GIVEN INFORMATION –
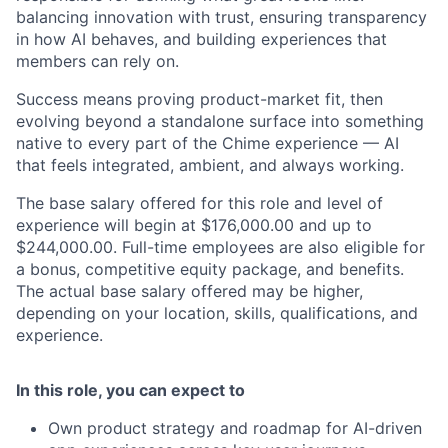
balancing innovation with trust, ensuring transparency
in how AI behaves, and building experiences that
members can rely on.
Success means proving product-market fit, then
evolving beyond a standalone surface into something
native to every part of the Chime experience — AI
that feels integrated, ambient, and always working.
The base salary offered for this role and level of
experience will begin at $176,000.00 and up to
$244,000.00. Full-time employees are also eligible for
a bonus, competitive equity package, and benefits.
The actual base salary offered may be higher,
depending on your location, skills, qualifications, and
experience.
In this role, you can expect to
Own product strategy and roadmap for AI-driven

THE TASK –
Transcribe the records above exactly, omitting every picture they contain.

WRITTEN RESPONSE –
balancing innovation with trust, ensuring transparency
in how AI behaves, and building experiences that
members can rely on.
Success means proving product-market fit, then
evolving beyond a standalone surface into something
native to every part of the Chime experience — AI
that feels integrated, ambient, and always working.
The base salary offered for this role and level of
experience will begin at $176,000.00 and up to
$244,000.00. Full-time employees are also eligible for
a bonus, competitive equity package, and benefits.
The actual base salary offered may be higher,
depending on your location, skills, qualifications, and
experience.
In this role, you can expect to
Own product strategy and roadmap for AI-driven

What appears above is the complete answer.